This story is rare. In New Zealand it comes around once every year or two, though sometimes we have a dry spell for years and I wait for the story like a stargazer hungry for a meteor shower. The story is more common in the United States, where it takes the form of grizzled sentences like, "50-year-old Mark Wayne Thompson took mail from his rural postal route in Louisiana to his home in Pitkin, where from December 1, 2016 to May 1, 2017, he burned at least 20 tubs of mail." Mail abandonment in the US often involves fire, while here it usually involves a ditch.

The mail abandonment story is a sad story, a story of broken trust, disappointment and lost jobs. It usually begins with a good citizen going for a walk and coming upon something unspeakable – a pile of parcels lying in a ditch. We hear that the company responsible is taking the matter seriously and conducting a thorough investigation. The story may be accompanied by a photo of the abandoned parcels and people standing around them grimly, like construction workers standing around a hole in a road. We had a system, their postures say, and it has been broken.

We don't find out why exactly the postie renounced their duty but it's easy to speculate. Maybe they just lost the will. They were so tired. Couldn't bear to look at the mail anymore – the needy mass of it, the way it was never finished. People kept wanting more things and faster. Every day, another dog took exception to their presence. Every day, someone else stood at their letterbox in their dressing gown, tapping their foot. The postie was like a twig in Huka Falls, submerged, buffeted. So, they drove down a country lane and threw a whole load of mail out the window and felt a bit better.

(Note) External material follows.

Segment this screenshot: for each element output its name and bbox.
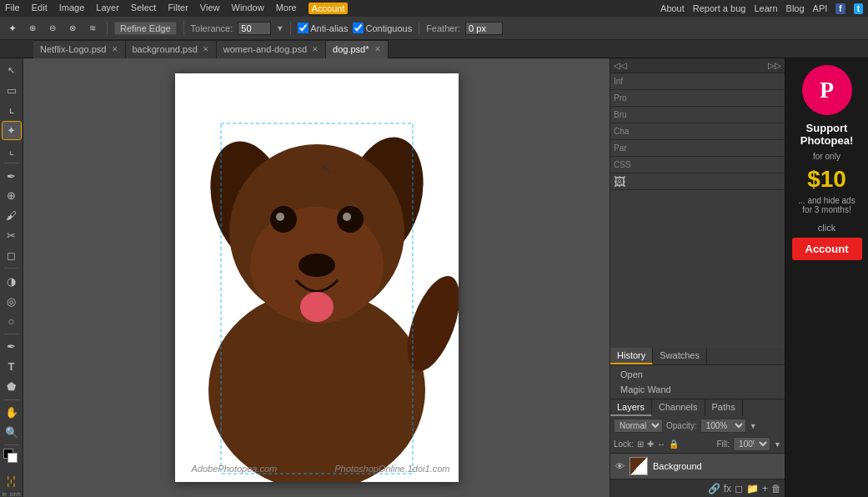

The story seems particularly shocking because the abandonment of responsibility is so literal – all of those names and destinations unmet, left for the worms and the birds to do with what they will – and because the delivery of mail seems the very manifestation of all that is good and functioning in a society. The mail must get through. It's also shocking because a lot of us have had fantasies of doing something similarly passive-aggressive in our jobs but most of us have repressed those fantasies because that is what it means to live in a society.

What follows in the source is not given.